Finally, someone is putting it all together.
It started right after we bought our house. We built and bought our house in the summer of 1999, after house-shopping for four years. Even though we already had our house we were still in the habit of visiting model homes for decorating ideas and layout-noseyness. And that’s when I started noticing something. When we first were shopping for houses, the majority of new developments were in the $150-200K price range. Six years later–the winter of 1999-2000–the developments were all starting in the $225s. For not that much more house. Maybe a few cosmetic extras–the big greatroom with lots of windows was a popular option. The house prices crept up and the add-ons got more redonkulous. People who worked at jobs similar to mine and my husband’s were buying houses that cost double what we paid for ours. Having spent years in the process of getting our own mortgage and then working in banking I knew the only way these houses were getting purchased was with massive credit gymnastics.

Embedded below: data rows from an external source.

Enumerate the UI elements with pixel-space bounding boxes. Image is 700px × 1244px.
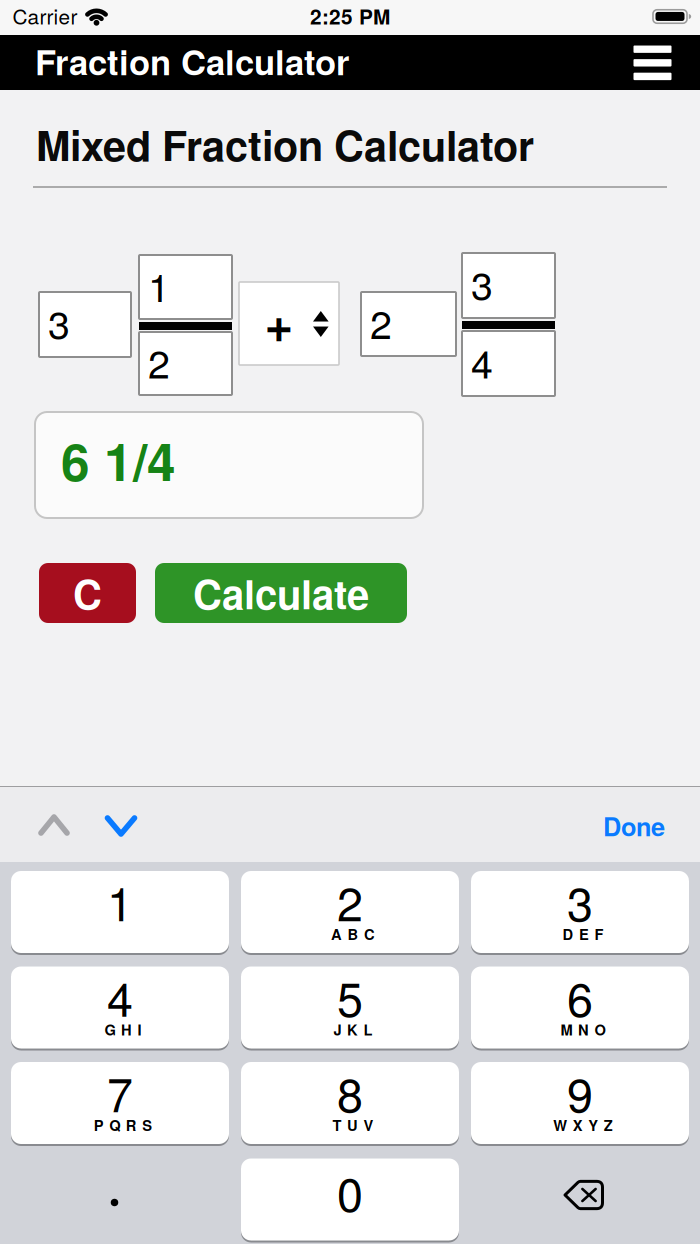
button[interactable]: First numerator [139, 255, 232, 319]
staticText: Fraction Calculator [35, 36, 349, 86]
button[interactable]: 9 [471, 1062, 689, 1146]
staticText: C [73, 564, 102, 622]
button[interactable]: 8 [241, 1062, 459, 1146]
staticText: 7 [107, 1059, 133, 1125]
staticText: JKL [334, 1019, 372, 1040]
button[interactable]: Second numerator [462, 253, 555, 318]
button[interactable]: Done [595, 800, 673, 852]
staticText: 3 [48, 294, 70, 351]
staticText: 3 [567, 868, 593, 934]
staticText: 9 [567, 1059, 593, 1125]
button[interactable]: Second whole number [361, 292, 456, 356]
staticText: 6 [567, 963, 593, 1030]
staticText: DEF [562, 924, 604, 944]
staticText: ABC [331, 924, 375, 944]
staticText: GHI [104, 1019, 142, 1040]
staticText: + [264, 287, 294, 357]
staticText: 1 [148, 257, 170, 313]
staticText: 2 [148, 333, 170, 390]
button[interactable]: Delete [471, 1158, 689, 1240]
staticText: MNO [560, 1019, 606, 1040]
staticText: 2 [337, 868, 363, 934]
button[interactable]: 3 [471, 871, 689, 955]
staticText: Calculate [193, 564, 369, 622]
staticText: Carrier [12, 1, 78, 30]
button[interactable]: 4 [11, 966, 229, 1050]
staticText: 3 [471, 255, 493, 312]
button[interactable]: 7 [11, 1062, 229, 1146]
staticText: 4 [471, 333, 493, 390]
button[interactable]: 5 [241, 966, 459, 1050]
button[interactable]: 6 [471, 966, 689, 1050]
staticText: 2 [370, 294, 392, 350]
staticText: TUV [332, 1114, 374, 1136]
staticText: 0 [337, 1158, 363, 1225]
button[interactable]: Operation [239, 282, 700, 1244]
button[interactable]: Next field [94, 805, 148, 847]
staticText: Done [603, 808, 665, 844]
button[interactable]: 1 [11, 871, 229, 955]
button[interactable]: First whole number [39, 292, 131, 357]
button[interactable]: Clear [39, 563, 136, 623]
button[interactable]: Previous field [28, 804, 80, 846]
button[interactable]: First denominator [139, 332, 232, 395]
button[interactable]: Second denominator [462, 331, 555, 396]
staticText: WXYZ [553, 1114, 613, 1136]
staticText: 8 [337, 1059, 363, 1125]
staticText: 6 1/4 [61, 423, 176, 497]
staticText: Mixed Fraction Calculator [36, 114, 534, 174]
button[interactable]: Decimal point [11, 1158, 229, 1240]
button[interactable]: Calculate [155, 563, 407, 623]
staticText: 4 [107, 963, 133, 1030]
staticText: 5 [337, 963, 363, 1030]
button[interactable]: 0 [241, 1158, 459, 1242]
staticText: PQRS [94, 1114, 152, 1136]
staticText: 2:25 PM [310, 1, 390, 31]
staticText: 1 [107, 868, 133, 934]
button[interactable]: Menu [626, 38, 680, 88]
button[interactable]: 2 [241, 871, 459, 955]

I remember clearly a conversation at my job in the lunchroom where I speculated that people were going to very soon be upside down in their houses. I remember it because one of my coworkers (who had just purchased one of those super-high-priced Brentwood homes for about 5 times his annual salary) got furious that I would even say such a thing. It was an ugly shouting beat-down I received that stuck in my mind for years. His argument was that the house values were constantly going up so it was never going to happen. Five years later his family is stuck in that house while he commutes to a job on the East Coast. They’re upside down in it and can’t afford to sell it. There’s small satisfaction in being proved right when you know a family of five is having major stress the likes of which ruins marriages and causes heart attacks.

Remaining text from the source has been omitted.